▸ Try it
For the entries below, print exactly the lines between the line holding "doit être communiquée" and the line holding "Pour les formations, ateliers", inclusive, and nothing else.

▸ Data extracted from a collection
-- Opening Marker --

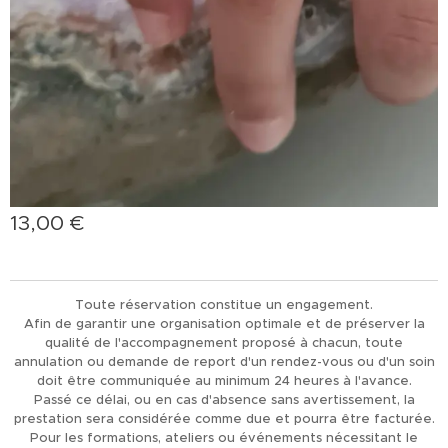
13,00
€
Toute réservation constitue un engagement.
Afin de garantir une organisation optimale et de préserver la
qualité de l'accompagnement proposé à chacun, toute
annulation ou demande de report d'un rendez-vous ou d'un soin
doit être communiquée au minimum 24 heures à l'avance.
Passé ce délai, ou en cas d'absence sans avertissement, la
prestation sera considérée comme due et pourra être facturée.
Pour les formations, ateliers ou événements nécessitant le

-- Closing Marker --
-- Opening Marker --

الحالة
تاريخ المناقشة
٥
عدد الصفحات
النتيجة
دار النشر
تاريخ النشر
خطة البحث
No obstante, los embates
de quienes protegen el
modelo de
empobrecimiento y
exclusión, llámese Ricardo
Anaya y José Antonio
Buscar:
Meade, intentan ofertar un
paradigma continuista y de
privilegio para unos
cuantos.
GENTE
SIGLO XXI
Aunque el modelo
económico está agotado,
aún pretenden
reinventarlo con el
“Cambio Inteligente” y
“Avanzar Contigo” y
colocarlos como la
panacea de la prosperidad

-- Closing Marker --

▸ Answer
doit être communiquée au minimum 24 heures à l'avance.
Passé ce délai, ou en cas d'absence sans avertissement, la
prestation sera considérée comme due et pourra être facturée.
Pour les formations, ateliers ou événements nécessitant le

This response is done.